La somme des crises combinées que traverse le capitalisme, et le fait que ces crises se répètent et s’aggravent, le fait que ce système se décompose, les résultats de la faillite dans tous les domaines des politiques économiques (qu’elles soient néolibérales ou keynésiennes) sont l’expression la plus claire que le capitalisme a échoué. La raison principale derrière la crise écologique et la crise alimentaire qui est liée, derrière la guerre en Ukraine et au Yémen, est que la tendance à la socialisation des forces productives se heurte de plus en plus aux rapports de production capitaliste, à la recherche du profit.

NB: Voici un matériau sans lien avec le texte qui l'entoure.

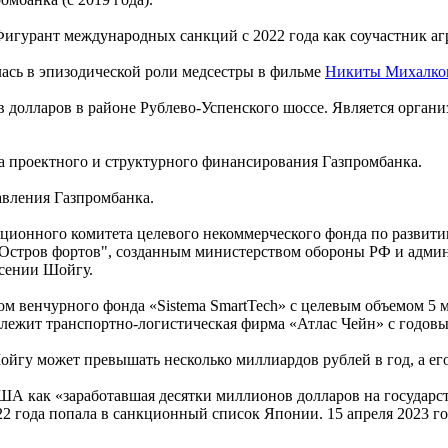
Фигурант международных санкций с 2022 года как соучастник а
ась в эпизодической роли медсестры в фильме
Никиты Михалко
 долларов в районе Рублево-Успенского шоссе. Является органи
а проектного и структурного финансирования Газпромбанка.
авления Газпромбанка.
тиционного комитета целевого некоммерческого фонда по развит
Остров фортов", созданным министерством обороны РФ и админи
Ксении Шойгу.
м венчурного фонда «Sistema SmartTech» с целевым объемом 5 м
ежит транспортно-логистическая фирма «Атлас Чейн» с годовы
у может превышать несколько миллиардов рублей в год, а его д
США как «заработавшая десятки миллионов долларов на государ
2 года попала в санкционный список Японии. 15 апреля 2023 г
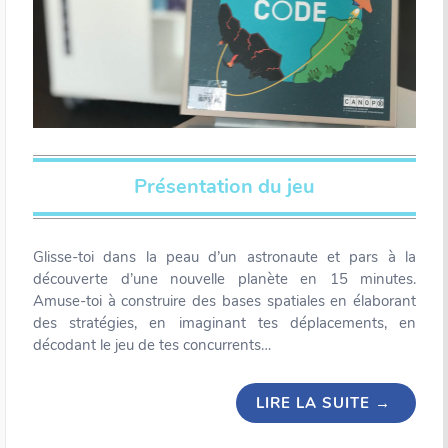
Présentation du jeu
Glisse-toi dans la peau d’un astronaute et pars à la
découverte d’une nouvelle planète en 15 minutes.
Amuse-toi à construire des bases spatiales en élaborant
des stratégies, en imaginant tes déplacements, en
décodant le jeu de tes concurrents…
LIRE LA SUITE
→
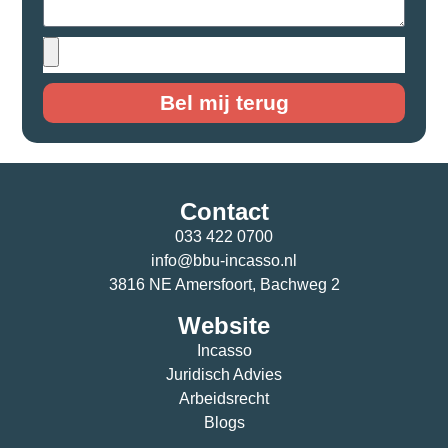
Bel mij terug
Contact
033 422 0700
info@bbu-incasso.nl
3816 NE Amersfoort, Bachweg 2
Website
Incasso
Juridisch Advies
Arbeidsrecht
Blogs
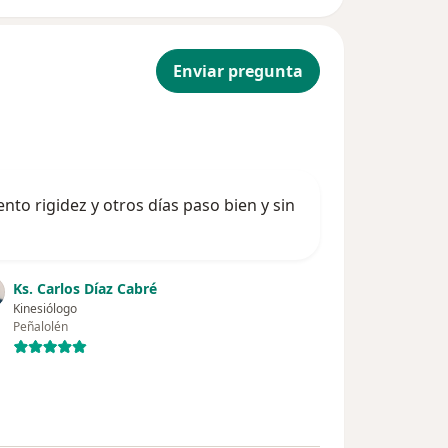
Enviar pregunta
to rigidez y otros días paso bien y sin
Ks. Carlos Díaz Cabré
Kinesiólogo
Peñalolén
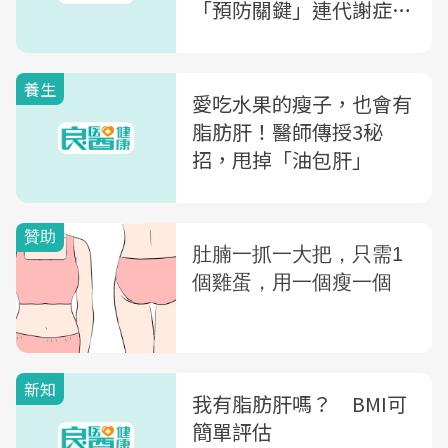
「預防關鍵」連代謝症候
群都改善
養生
愛吃水果的瘦子，也會有
脂肪肝！醫師傳授3秘
招，甩掉「油包肝」
新知
我有脂肪肝嗎？ BMI可
簡單評估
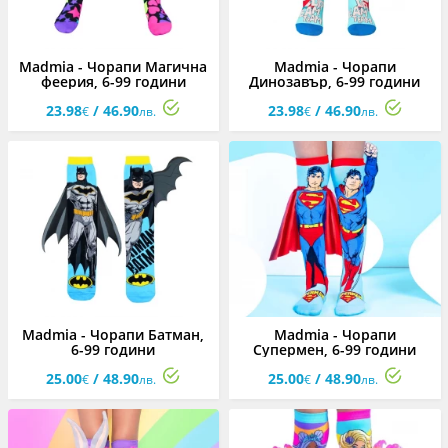
Madmia - Чорапи Магична
Madmia - Чорапи
феерия, 6-99 години
Динозавър, 6-99 години
23.98
/ 46.90
23.98
/ 46.90
€
лв.
€
лв.
Madmia - Чорапи Батман,
Madmia - Чорапи
6-99 години
Супермен, 6-99 години
25.00
/ 48.90
25.00
/ 48.90
€
лв.
€
лв.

Le capital bouleverse toutes les activités qui lui échappaient. Il remplace l’artisan par l’industrie, l’usurier par la banque, le petit commerçant par la grande distribution, il remplace le petit paysan par l’agriculture capitaliste. La conséquence inévitable a été des migrations de masse des campagnes vers les villes. Les espaces laissés vides par les paysans indépendants sont comblés par de véritables entreprises capitalistes. Beaucoup de paysans travailleurs qui survivent sont endettés auprès des banques, obligés à acheter des semences à usage unique, à surutiliser des intrants (fertilisants, phytosanitaires, pesticides), à produire pour l’exportation… Souvent, leurs cultures et leur bétail sont victimes de la sècheresse ou de la salinisation des terres. Dans les pays tropicaux, les capitalistes agricoles, avec la complicité de leur État bourgeois, détruisent la forêt pour une monoculture ou un élevage extensif destiné aux pays dominants. Partout l’agriculture capitaliste pollue les sols et la nature.

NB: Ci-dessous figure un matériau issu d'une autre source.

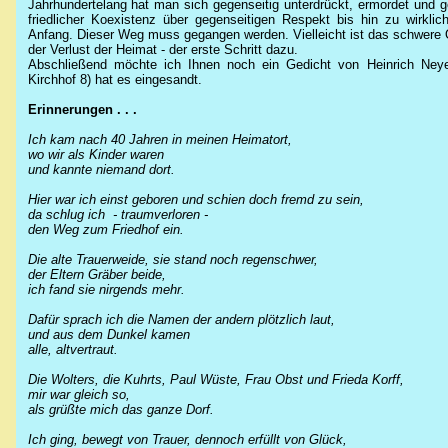
Jahrhundertelang hat man sich gegenseitig unterdrückt, ermordet und 
friedlicher Koexistenz über gegenseitigen Respekt bis hin zu wirkli
Anfang. Dieser Weg muss gegangen werden. Vielleicht ist das schwere O
der Verlust der Heimat - der erste Schritt dazu.
Abschließend möchte ich Ihnen noch ein Gedicht von Heinrich Neye
Kirchhof 8) hat es eingesandt.
Erinnerungen . . .
Ich kam nach 40 Jahren in meinen Heimatort,
wo wir als Kinder waren
und kannte niemand dort.
Hier war ich einst geboren und schien doch fremd zu sein,
da schlug ich - traumverloren -
den Weg zum Friedhof ein.
Die alte Trauerweide, sie stand noch regenschwer,
der Eltern Gräber beide,
ich fand sie nirgends mehr.
Dafür sprach ich die Namen der andern plötzlich laut,
und aus dem Dunkel kamen
alle, altvertraut.
Die Wolters, die Kuhrts, Paul Wüste, Frau Obst und Frieda Korff,
mir war gleich so,
als grüßte mich das ganze Dorf.
Ich ging, bewegt von Trauer, dennoch erfüllt von Glück,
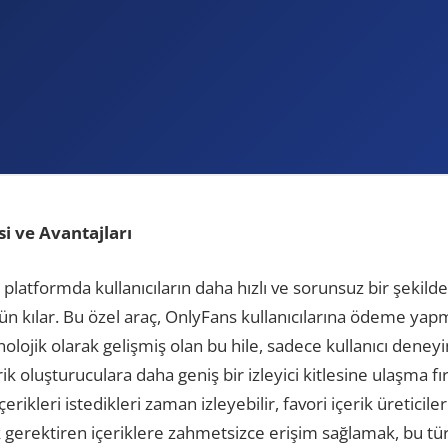
i ve Avantajları
latformda kullanıcıların daha hızlı ve sorunsuz bir şekild
n kılar. Bu özel araç, OnlyFans kullanıcılarına ödeme ya
lojik olarak gelişmiş olan bu hile, sadece kullanıcı deneyi
 oluşturuculara daha geniş bir izleyici kitlesine ulaşma fırsa
çerikleri istedikleri zaman izleyebilir, favori içerik üreticile
k gerektiren içeriklere zahmetsizce erişim sağlamak, bu tür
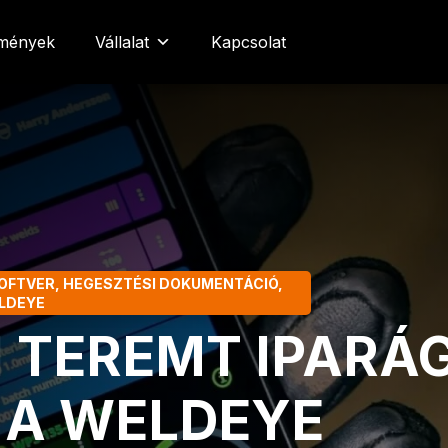
emények
Vállalat
Kapcsolat
OFTVER
,
HEGESZTÉSI DOKUMENTÁCIÓ
,
LDEYE
 TEREMT IPARÁG
 A WELDEYE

Que les groupes capitalistes de l’énergie soient publics ou privés, ils ont longtemps privilégié les moteurs thermiques. Ils continuent à extraire massivement le charbon (au prix de la vie de milliers d’ouvriers chaque année par accident et par maladie professionnelle) qui est la forme d’énergie la plus génératrice de gaz à effets de serre. Dûment avertis par les scientifiques de la marche à la catastrophe climatique, les dirigeants des pays capitalistes multiplient les sommets et les promesses, mais en réalité les émissions de gaz à effet de serre continuent de croitre.
Les activités du capitalisme ont littéralement posé des explosifs sous l’écosystème. Cela a débouché sur une crise écologique qui atteint un point qui prépare la fin de la planète. Ainsi la sécheresse s’étend maintenant profondément jusqu’en Europe, remettant en question des activités agricoles de culture ou d’élevage dans de nombreuses régions jusqu’alors épargnées. Par exemple toute la plaine du Po en Italie est gravement touchée. Le fond de la crise alimentaire que nous vivons actuellement est constitué par les limites de l’agriculture capitaliste, le réchauffement climatique et par les rivalités impérialistes pour se repartager le monde.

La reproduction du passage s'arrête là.